BlinkReceipt / blinkreceipt-android

MIT License
49 stars 16 forks source link

Blink Receipt SDK

Blink Receipt SDK for Android is an SDK that enables you to easily add near real time OCR functionality to your app with the purpose of scanning receipts. With provided camera management you can easily create an app that scans receipts. You can also scan images stored as Android Bitmaps that are loaded either from gallery, network or SD card.

Using Blink Receipt in your app requires a valid license key. After registering, you will be able to generate a license key for your app. License key is bound to package name of your app, so please make sure you enter the correct package name when asked.

See below for more information about how to integrate Blink Receipt SDK into your app.

Table of Contents

AAR

The package contains Android Archive (AAR) that contains everything you need to use BlinkReceipt library.

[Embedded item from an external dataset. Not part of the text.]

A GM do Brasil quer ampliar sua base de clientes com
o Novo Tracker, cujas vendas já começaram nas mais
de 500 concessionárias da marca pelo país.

Project Integration and Initialization

To add sdk to your android project please follow these steps:

  1. Add the following maven repository to your build.gradle or settings.gradle, depending on your implementation:

    repositories {
      maven { url  "https://maven.microblink.com" }
    }
  2. Add the following to your dependency section in your app build.gradle.

dependencies {
     implementation(platform("com.microblink.blinkreceipt:blinkreceipt-bom:1.8.6"))

     implementation("com.microblink.blinkreceipt:blinkreceipt-core")
     implementation("com.microblink.blinkreceipt:blinkreceipt-recognizer")
}

R8 / PROGUARD

Retrofit

# Retrofit does reflection on generic parameters. InnerClasses is required to use Signature and
# EnclosingMethod is required to use InnerClasses.
-keepattributes Signature, InnerClasses, EnclosingMethod

# Retrofit does reflection on method and parameter annotations.
-keepattributes RuntimeVisibleAnnotations, RuntimeVisibleParameterAnnotations

# Retain service method parameters when optimizing.
-keepclassmembers,allowshrinking,allowobfuscation interface * {
 @retrofit2.http.* <methods>;}

# Ignore annotation used for build tooling.
-dontwarn org.codehaus.mojo.animal_sniffer.IgnoreJRERequirement

# Ignore JSR 305 annotations for embedding nullability information.
-dontwarn javax.annotation.**

# Guarded by a NoClassDefFoundError try/catch and only used when on the classpath.
-dontwarn kotlin.Unit

# Top-level functions that can only be used by Kotlin.
-dontwarn retrofit2.KotlinExtensions
-dontwarn retrofit2.KotlinExtensions$*

# With R8 full mode, it sees no subtypes of Retrofit interfaces since they are created with a Proxy
# and replaces all potential values with null. Explicitly keeping the interfaces prevents this.
-if interface * { @retrofit2.http.* <methods>; }
-keep,allowobfuscation interface <1>

okio

# Animal Sniffer compileOnly dependency to ensure APIs are compatible with older versions of Java.
-dontwarn org.codehaus.mojo.animal_sniffer.*

okhttp

# JSR 305 annotations are for embedding nullability information.
-dontwarn javax.annotation.**

# A resource is loaded with a relative path so the package of this class must be preserved.
-keepnames class okhttp3.internal.publicsuffix.PublicSuffixDatabase

# Animal Sniffer compileOnly dependency to ensure APIs are compatible with older versions of Java.
-dontwarn org.codehaus.mojo.animal_sniffer.*

# OkHttp platform used only on JVM and when Conscrypt dependency is available.
-dontwarn okhttp3.internal.platform.ConscryptPlatform

Retrieving Results

The RecognizerCallback interface is the way to retrieve results and statuses on the scanning progress.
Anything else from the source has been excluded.